It's a huge job. We are taking it slowly. I tackled one corner the other afternoon and turned up three whole storage boxes filled with manuscripts. There were a few duplicates, along with a few first drafts of books that were subsequently published. There's no earthly need to keep these early drafts, but I have not been able to throw them out--some writer's instinct to keep things archived, perhaps. A hesitation inspired by nothing more than vanity, as though some future research into the newly-rediscovered work of that overlooked genius Peter Clothier would require a close textual examination of thousands of typewritten pages with all their underlinings, deletions, handwritten improvements... Why would he have crossed out "and" and substituted "nor"? Weighty decisions. 

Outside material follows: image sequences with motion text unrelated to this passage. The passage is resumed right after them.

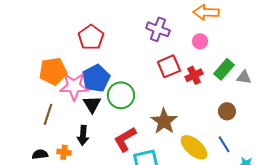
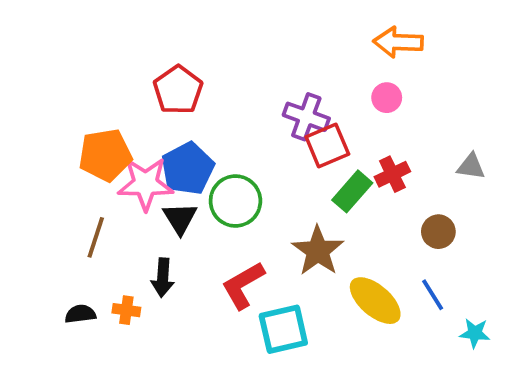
purple cross: (158, 29) -> (306, 117), moved
green rectangle: (224, 69) -> (352, 191), moved
red cross: (194, 75) -> (392, 174), moved

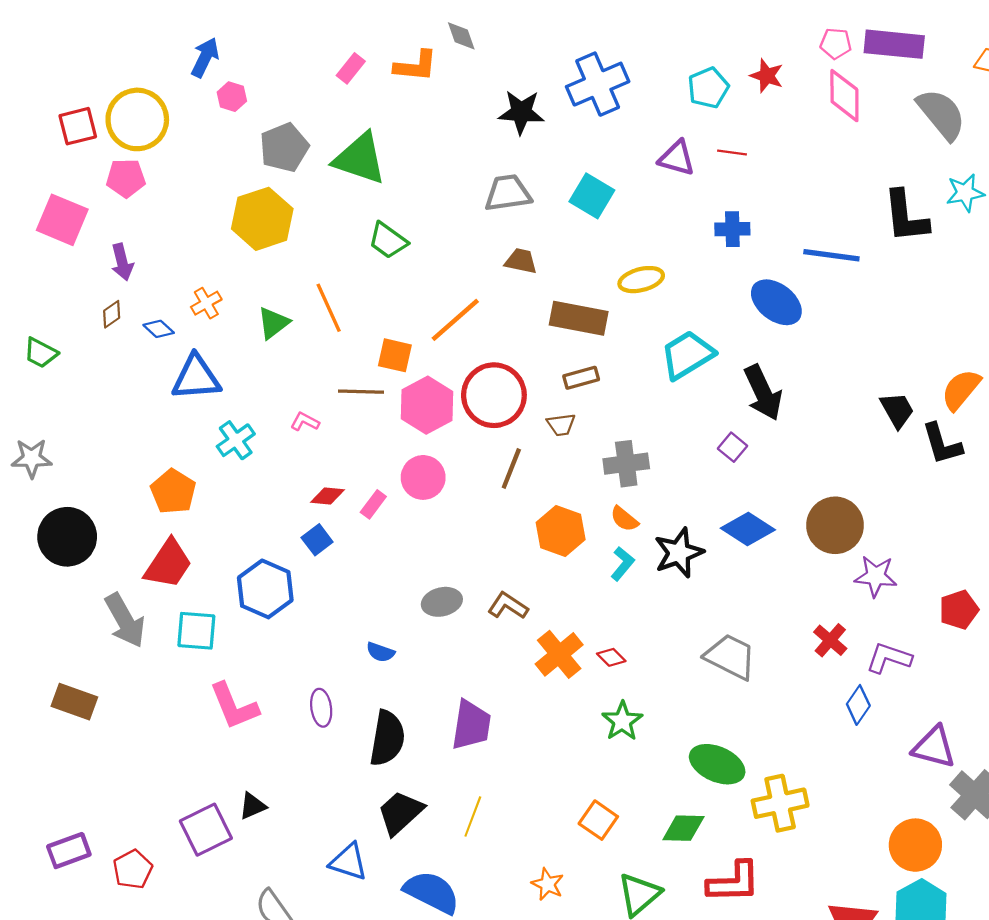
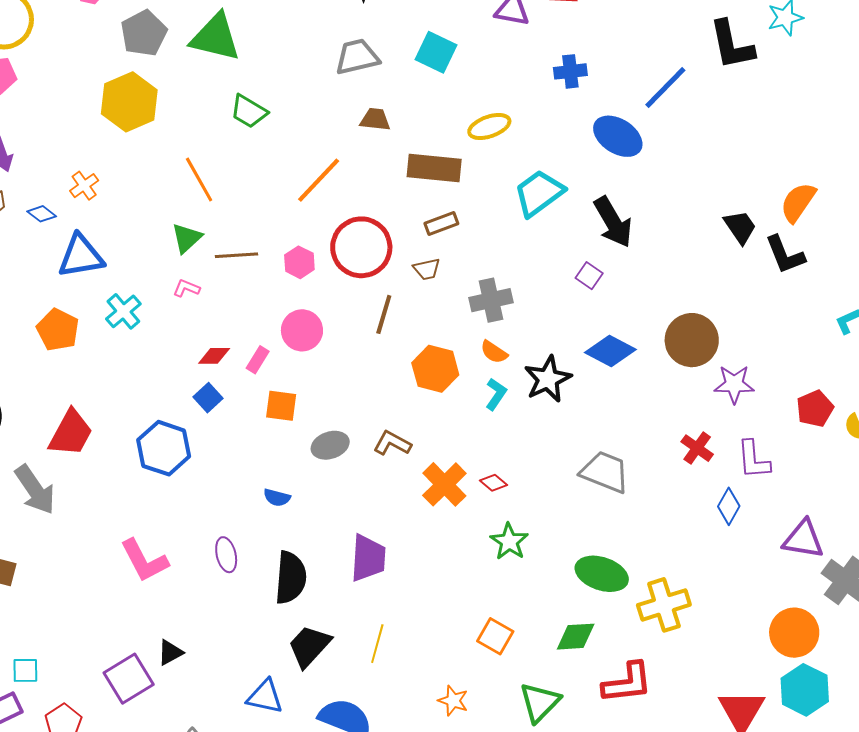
blue line: (831, 255) -> (665, 87), turned -48
green triangle: (273, 323) -> (187, 238), moved
orange square: (395, 355) -> (281, 406), moved
pink hexagon: (427, 405) -> (299, 262), size x0.6
orange pentagon: (173, 492) -> (58, 330), moved
cyan square: (196, 631) -> (25, 670), moved, size x0.7
purple L-shape: (889, 658) -> (753, 460), turned -108

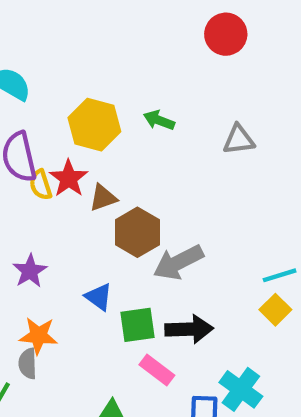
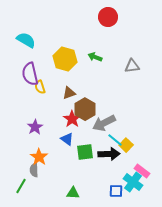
red circle: (226, 34) -> (108, 17), moved
red star: (69, 178) -> (72, 119), moved
cyan line: (280, 275) -> (115, 140), moved, turned 56
yellow square: (275, 310) -> (126, 145), moved
orange star: (38, 336) -> (39, 157), turned 30
pink rectangle: (157, 370) -> (142, 171), moved

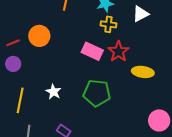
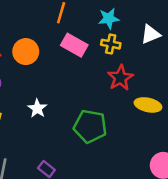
pink rectangle: (92, 51) -> (74, 45), moved
white star: (53, 92) -> (37, 108), moved

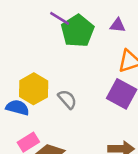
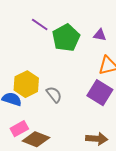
purple line: (60, 18) -> (40, 24), moved

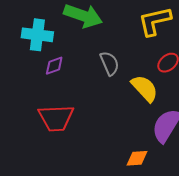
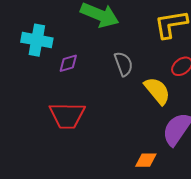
cyan cross: (37, 35) -> (37, 40), moved

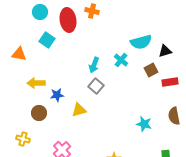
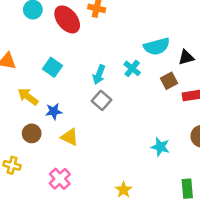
red ellipse: (68, 20) -> (67, 19), turned -30
cyan square: (47, 40) -> (52, 67), moved
yellow arrow: (36, 83) -> (28, 97), turned 36
yellow triangle: (79, 110) -> (70, 137), moved, turned 42

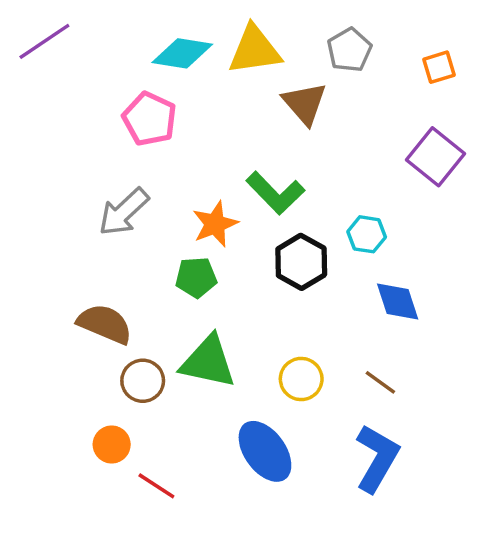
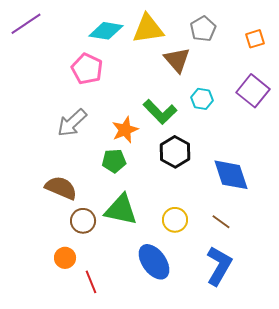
cyan hexagon: (367, 234) -> (202, 99), moved
blue diamond: (398, 301) -> (231, 175), size x1.4
red line: (156, 486) -> (91, 282), turned 35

And then there are the manuscripts that were never published. My doctoral dissertation, for example, completed and finally approved in 1969 after months--well, years, really--of nit-picking pedagogical analysis and criticism from a distinguished academic literary theorist whose name I have conveniently forgotten. (I do him an injustice: he was a brilliant scholar, Italian, and at home was surely a kind family man with many grandchildren. I honor his memory, and his patience with a recalcitrant student). The title of the dissertation was "Magicians of Insecurity" and it was a study of contemporary French poetic theory seen through the eyes of a number of post-surrealist poets writing about their art. It was approved as a semi-creative dissertation, since much of it consisted in translation. I was at the Poetry Workshop at the time, translating poetry; and, in my last year there was appointed "Instructor" of the Translation Workshop, with poets from throughout the world working under my supervision. Target language: always English. Protocol required an appropriately scholarly introduction to the dissertation, though, which was where the problems started. I was not, and have long since abandoned any pretension to be, a scholar.

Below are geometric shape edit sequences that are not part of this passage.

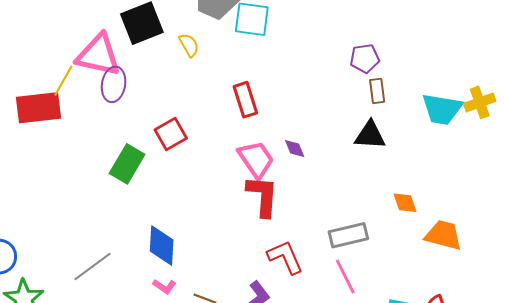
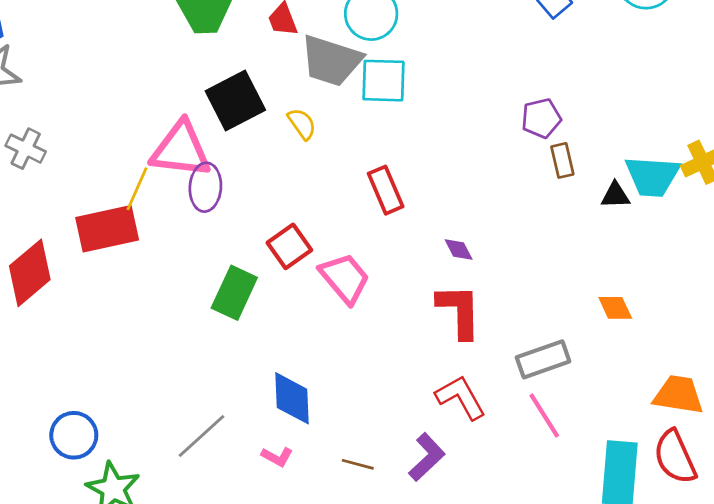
black triangle: (370, 135) -> (615, 195), moved, size x0.7
pink trapezoid: (256, 159) -> (345, 278), moved
red L-shape: (263, 196) -> (459, 311), moved
orange trapezoid: (443, 235) -> (678, 395), moved
pink L-shape: (164, 286) -> (277, 457), moved

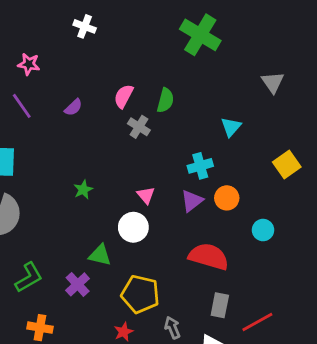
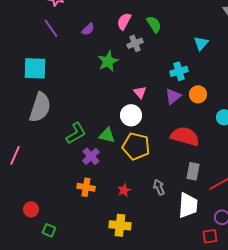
green semicircle: (165, 100) -> (154, 24), turned -48
gray cross: (139, 127) -> (135, 43), turned 35
green star: (83, 190) -> (108, 61), moved, size x1.5
green L-shape: (29, 277) -> (76, 133), moved
yellow pentagon: (140, 294) -> (136, 146), moved
orange cross: (40, 328) -> (86, 187), moved

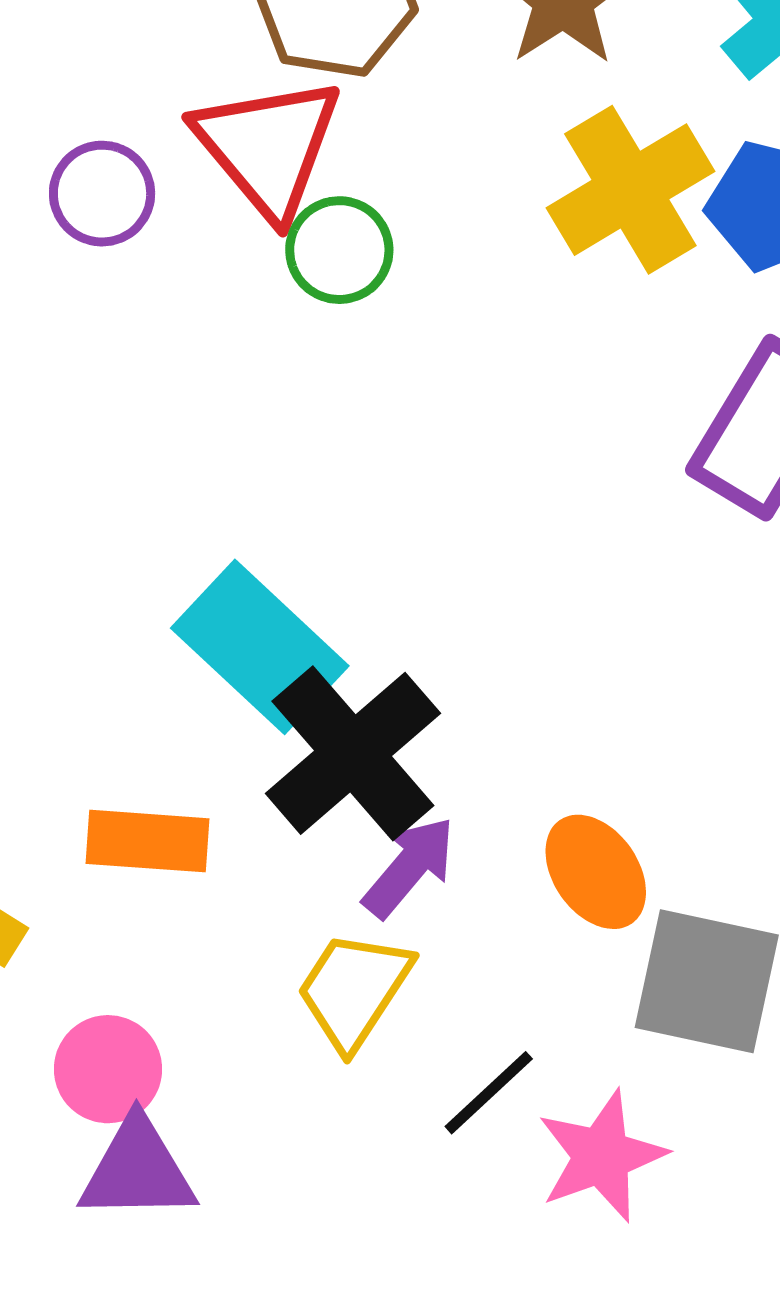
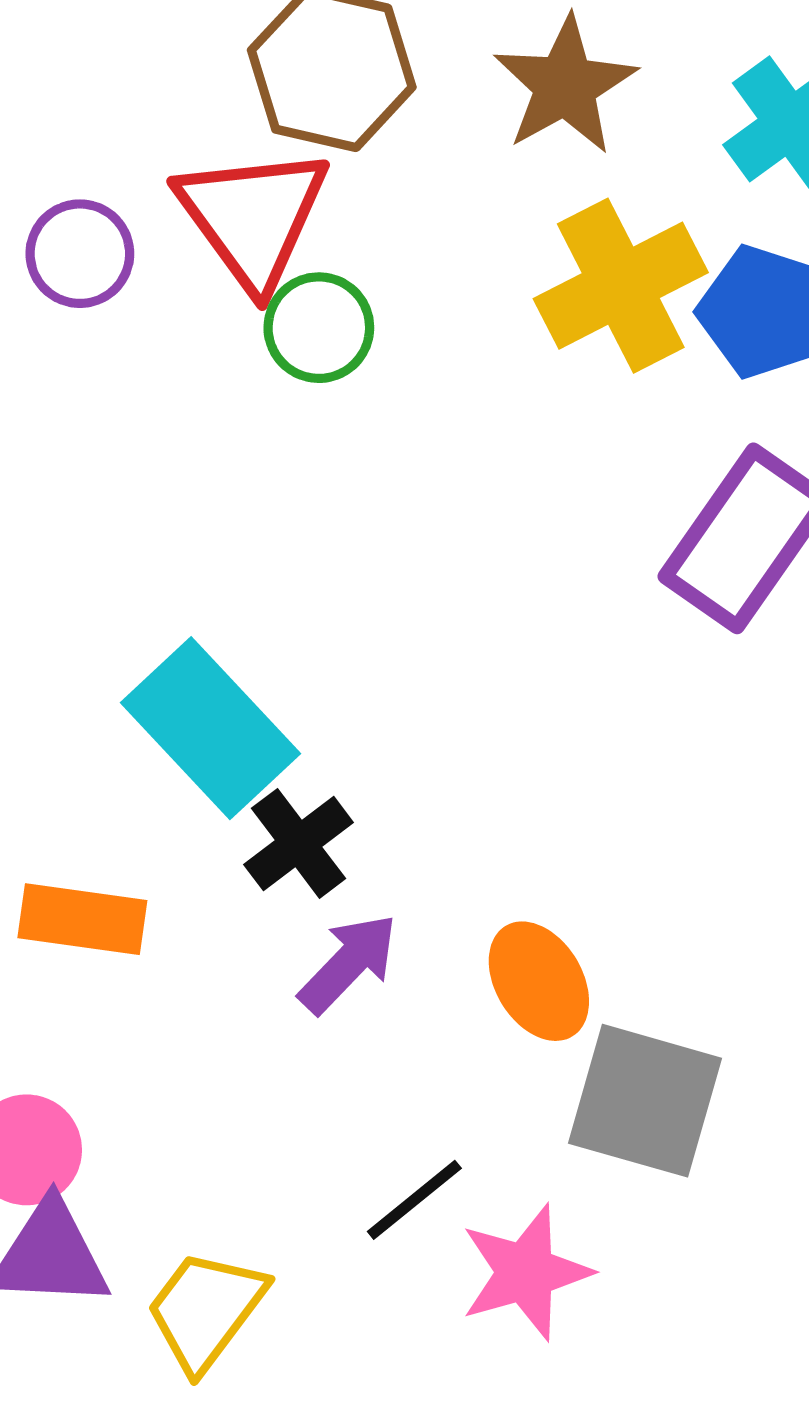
black cross: (353, 753) -> (299, 843), size x0.6
yellow trapezoid: (354, 990) -> (206, 1310), moved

As you might have guessed, I have not taken the time to re-read "Magicians" since turning it up. More interesting to me was a handful of other unpublished manuscripts. Several of them were novels, at least three of them attempts to follow up on my initial 1980s success as a mystery-thriller writer: "The Closing Room", "Trompe l'Oeil", "Percent for Art"; and one of them a love story, titled simply "M". I spent many months working on them, many years in fact, in the hope that I might one day be able to make an actual living as a novelist. That hope proved vain. It never happened. I was distracted from my burgeoning career by a commission to write a monograph on the British artist David Hockney. 

There were also manuscript versions of books that looked back obsessively on my formative years in the English countryside as the son of an Anglican minister and at boarding school: "Sticks & Stones," "Down the Brain Drain"...  They remind me that I have been a lifelong disciple of the great French Romantic writer, Jean-Jacques Rousseau, who wrote these words at the beginning of his Confessions: "I have begun a work which is without precedent, whose accomplishment will have no imitator. I propose to set before my fellow-mortals a man in all the truth of nature; and this man shall be myself." Later he wrote that his "real aim" was "to make known precisely my inner state, in all the situations of my life. It is the history of my soul that I have promised to give."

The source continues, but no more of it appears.